MacLean Engineering has introduced a front suspension system as an option for its MineMate suite of utility vehicles.

A boom truck with the front suspension system will be on display at the North American Mining Exhibition in Sudbury August 19 and 20. The company will also stage a “ride and drive event” allowing anyone interested to compare the ride in a front suspended boom truck with the ride in a conventional rigid frame version of the same truck.

Any of the MineMate utility trucks can be outfitted with the elastomer suspension system, but boom trucks, fuel-lube trucks and personnel carriers are the ones that typically do the most tramming and will benefit most from a smoother ride, said MacLean Engineering product manager Dan Stern.

“Those are the top three candidates, but we can install the suspension system on any of our heavy-duty articulated utility trucks because they all use the same carrier.”

The MineMate line also includes scissor lift trucks, anfo chargers and transmixers for hauling cement.

Higher speeds

The suspension system alleviates the bone-rattling ride operators of rigid frame trucks are accustomed to and allows for higher sustained ramp speeds, so there are benefits relating to both health and safety as well as productivity, said Stern.

“Underground mining environments are typically pretty rough and rugged and what the suspension does is it takes out a lot of the mid-range vibrations.
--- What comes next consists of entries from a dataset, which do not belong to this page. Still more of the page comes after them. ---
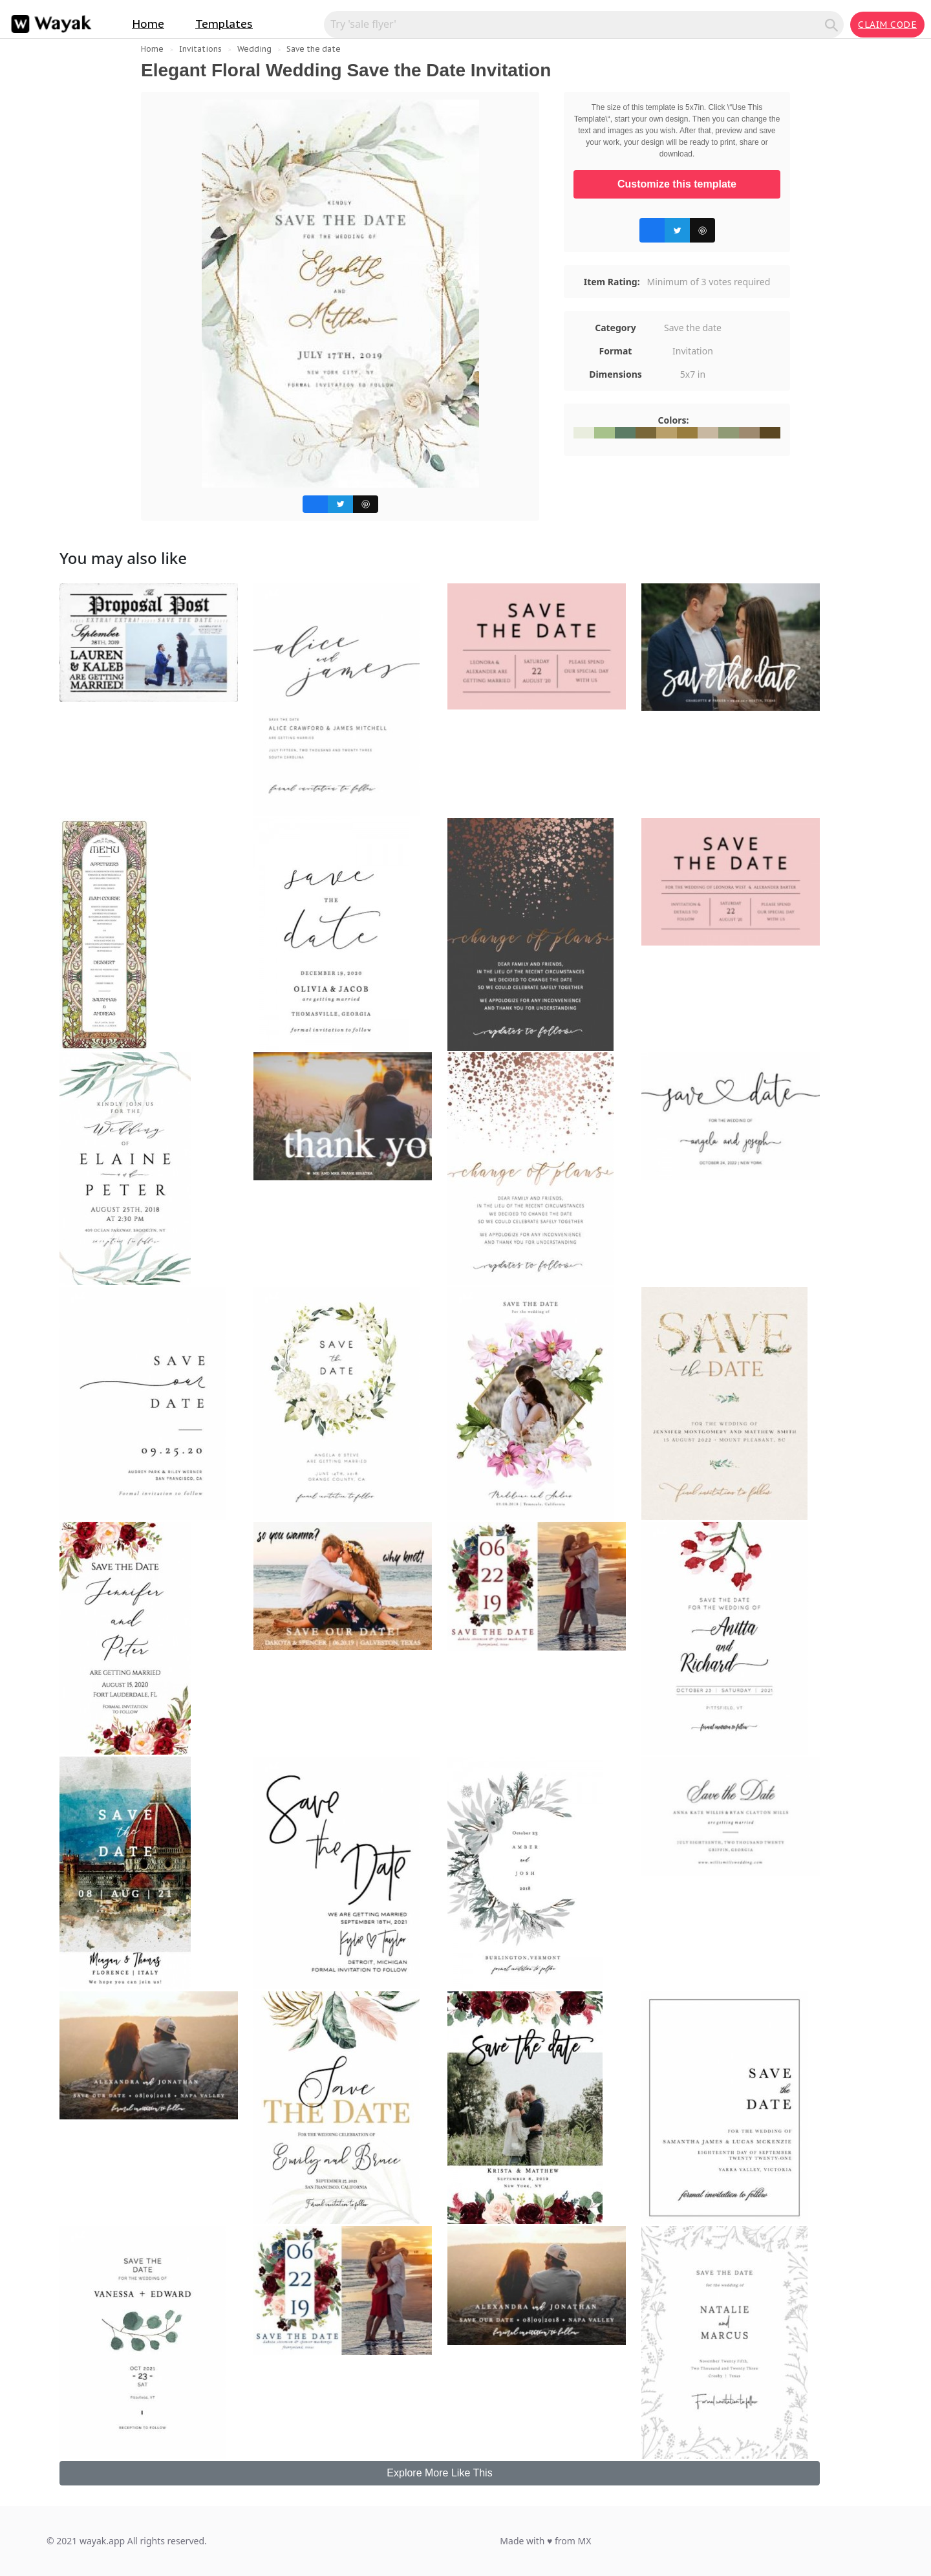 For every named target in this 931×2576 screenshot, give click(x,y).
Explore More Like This (439, 2472)
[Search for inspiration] (576, 24)
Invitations (200, 49)
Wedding (254, 49)
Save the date (313, 49)
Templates (224, 24)
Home (148, 24) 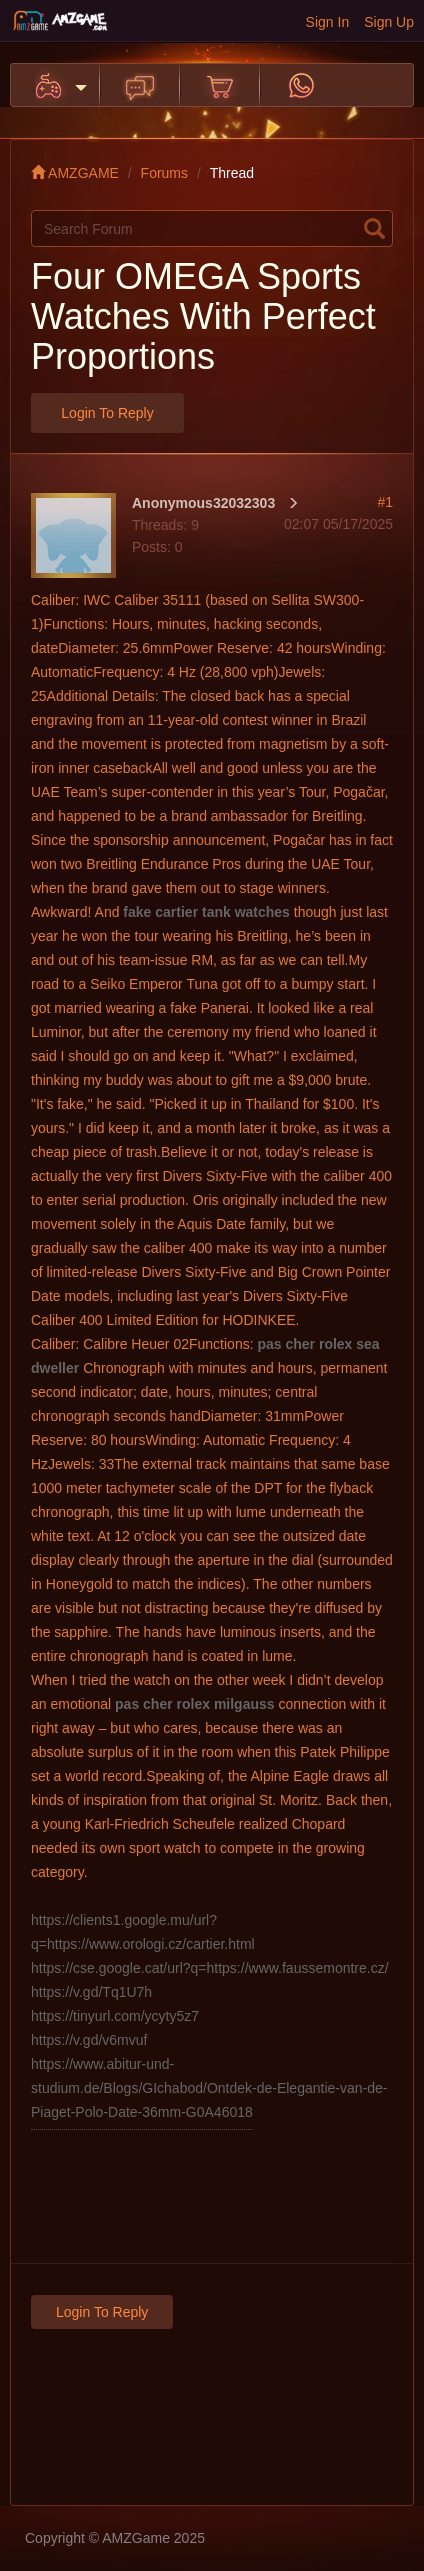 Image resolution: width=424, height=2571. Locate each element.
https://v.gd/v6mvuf (89, 2040)
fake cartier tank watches (206, 912)
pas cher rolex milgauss (195, 1704)
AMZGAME (75, 173)
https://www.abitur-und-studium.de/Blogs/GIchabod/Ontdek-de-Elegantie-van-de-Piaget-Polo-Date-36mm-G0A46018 (209, 2088)
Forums (164, 173)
If you hit a big bump or a pothole, the machine is going to bounce like it would in a pickup truck, but it takes out a lot of the mid-grade bumps that cause musculoskeletal and head and neck injuries.”

The development of the suspension system started three years ago for the company’s line of low-profile utility vehicles used in Saskatchewan’s potash mines, said Stern.
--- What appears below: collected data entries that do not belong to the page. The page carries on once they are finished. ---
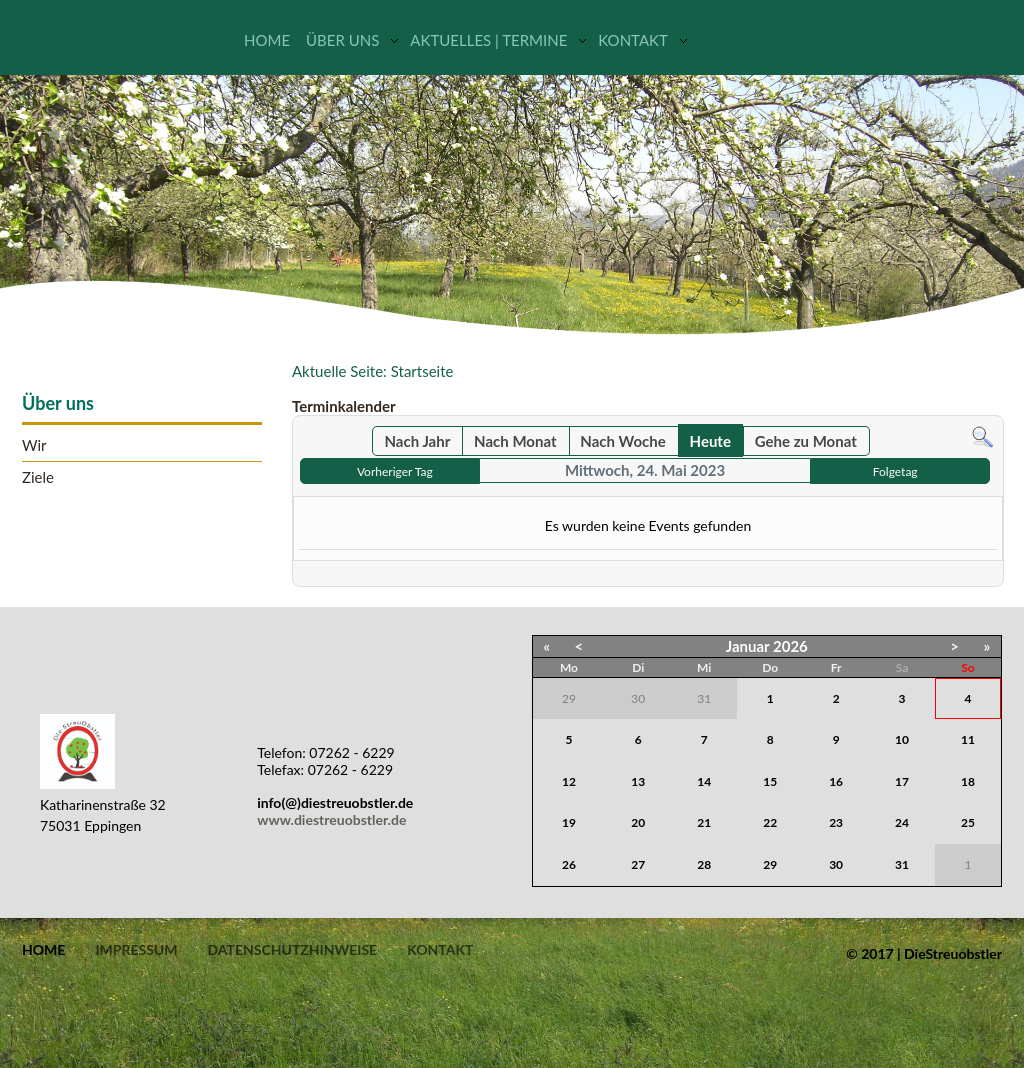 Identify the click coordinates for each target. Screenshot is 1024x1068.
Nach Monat (515, 441)
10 (902, 739)
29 (770, 864)
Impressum (136, 950)
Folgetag (895, 471)
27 (638, 864)
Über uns (342, 40)
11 (968, 739)
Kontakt (633, 40)
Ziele (38, 477)
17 (902, 781)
“Potash mines are typically massive,” he noted. “I was out in a mine in Saskatchewan three weeks ago and I think we drove 40 kilometres from the shaft to the face. The Mosaic Esterhazy K-1 and K-2 mines are joined underground and have roughly the same footprint as the city of Winnipeg, so operators are driving close to an hour to get to the workplace.

“We developed a suspension system for the low-profile mining trucks and it was received very well. From there, we said ‘Why don’t we put it on our other trucks for hard rock mining environments where there typically hasn’t been any suspension?’”

Trial

MacLean Engineering subjected a suspended boom truck to 4,000 hours of operation over an eight-month trial at HudBay’s Lalor Mine in Manitoba, and used accelerometers to measure whole body vibrations in the frequencies that contribute to spinal column injuries. Comparing the results with data from a rigid frame vehicle demonstrated a 35 per cent reduction in whole body vibrations.
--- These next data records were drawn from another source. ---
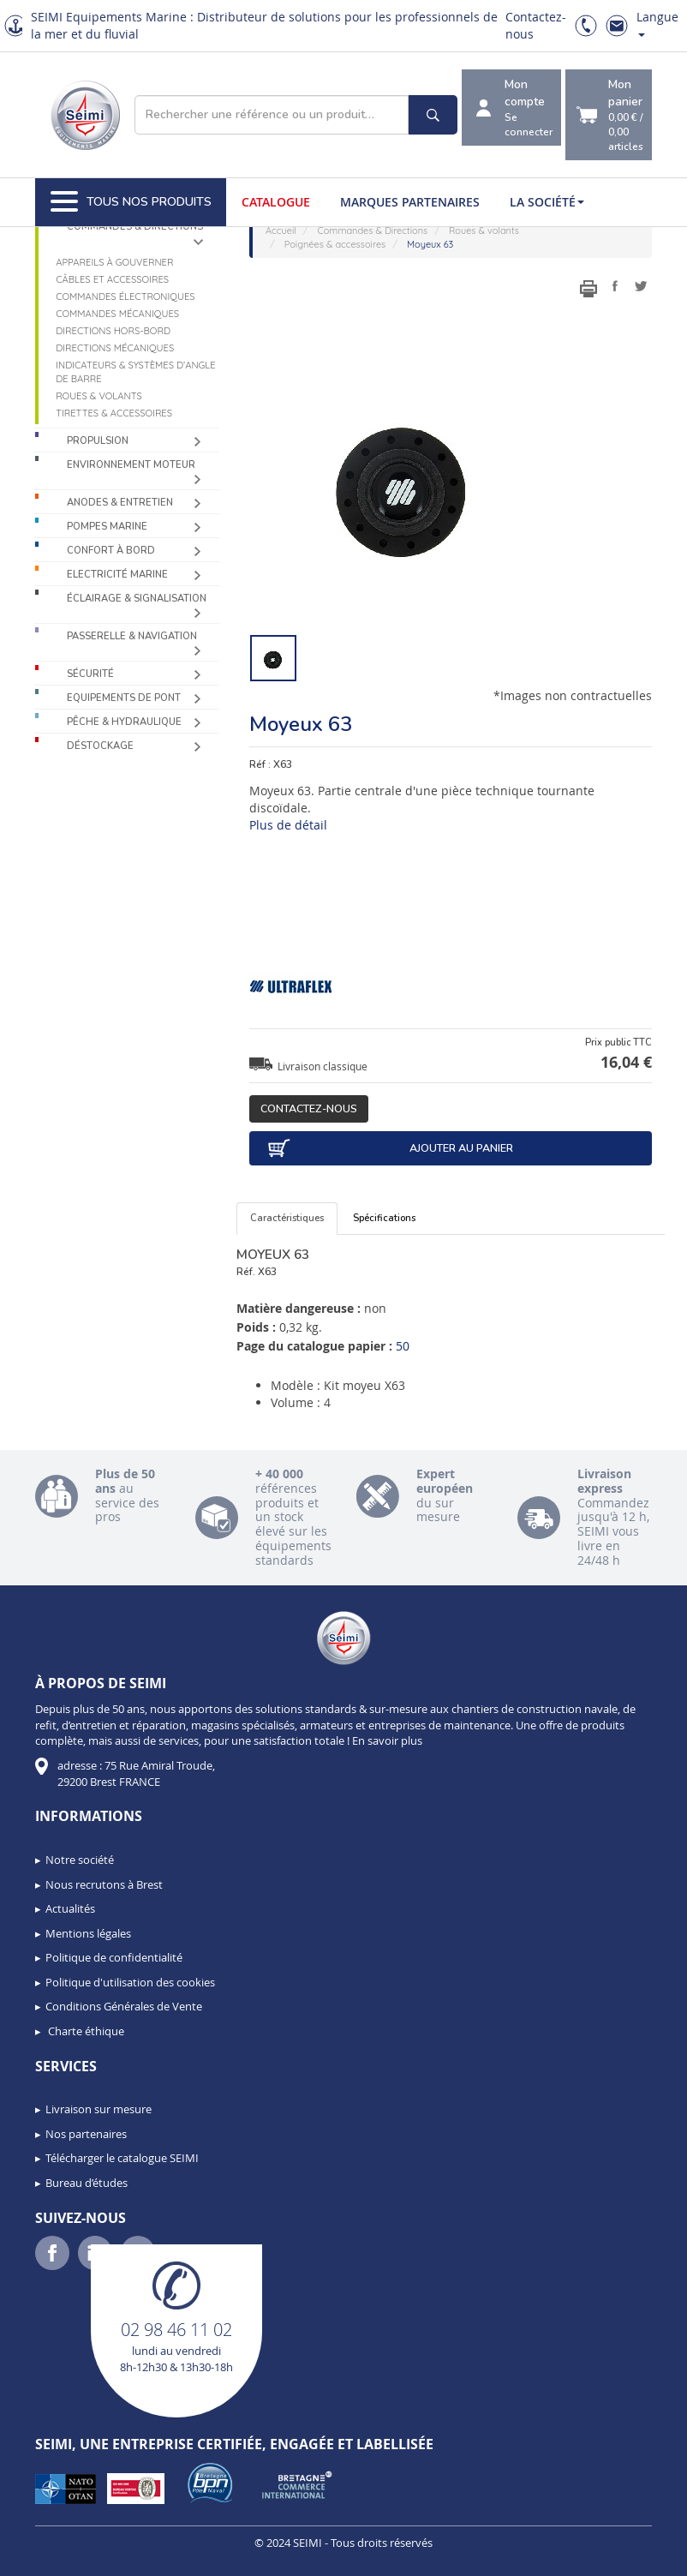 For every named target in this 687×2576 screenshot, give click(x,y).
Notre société (79, 1859)
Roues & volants (99, 396)
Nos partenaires (86, 2134)
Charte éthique (84, 2031)
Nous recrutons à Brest (104, 1884)
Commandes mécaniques (117, 314)
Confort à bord (111, 550)
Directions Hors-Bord (113, 331)
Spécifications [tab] (384, 1218)
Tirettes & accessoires (114, 413)
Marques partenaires (410, 202)
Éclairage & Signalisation (136, 598)
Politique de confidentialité (113, 1957)
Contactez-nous (308, 1108)
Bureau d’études (86, 2182)
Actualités (70, 1908)
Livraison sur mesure (98, 2109)
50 (402, 1346)
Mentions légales (88, 1933)
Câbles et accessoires (112, 279)
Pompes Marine (107, 526)
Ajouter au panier (389, 1148)
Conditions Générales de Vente (123, 2006)
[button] (51, 2557)
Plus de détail (288, 825)
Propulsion (97, 440)
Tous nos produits (131, 202)
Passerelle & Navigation (132, 636)
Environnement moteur (131, 464)
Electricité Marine (117, 574)
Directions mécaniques (115, 348)
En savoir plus (387, 1740)
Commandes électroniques (125, 297)
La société (547, 202)
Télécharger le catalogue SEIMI (122, 2158)
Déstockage (100, 746)
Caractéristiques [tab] (287, 1218)
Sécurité (90, 674)
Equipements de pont (124, 698)
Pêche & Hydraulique (124, 722)
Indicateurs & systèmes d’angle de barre (135, 372)
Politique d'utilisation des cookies (130, 1982)
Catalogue (276, 202)
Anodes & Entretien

A speed test from surface to an underground warehouse six kilometres away had the non-suspended truck complete the trip in 55 minutes versus 37 minutes for the truck equipped with the suspension system.

Leaf springs typically used in passenger cars, air springs used in highway trucks and hydraulic suspensions used in some off-road heavy equipment were found wanting in the underground environment, said Stern. Instead, MacLean Engineering scaled down and adapted an elastomer suspension system used on haul trucks in open pit mines.

The system consists of a series of stacked plastic discs similar to hockey pucks that absorb vibrations by squishing together.

There are no mechanical components, very little maintenance, no need for greasing and no replacement of wear parts.

The system also includes heavy-duty automotive dampeners, a purpose-built A-frame supporting weldment, and a Watts linkage stabilizer to reduce bump steer.

Customers can order MineMate utility trucks with or without the suspension system.

“We still have our customers who are value-oriented and want our standard machines, but we also have customers who are looking for solutions for their operators and who realize that the extra cost of a suspension system is far less than the cost of workplace injury claims,” said Stern. “The interest is definitely there. We have some mines, for example, that have decided any future purchases will be suspended
trucks.”

“Suspension is something that all equipment manufacturers are paying attention to. I’ve heard that some of our competitors are working on suspension systems for their heavy-duty articulated trucks, but we’re the first to market.”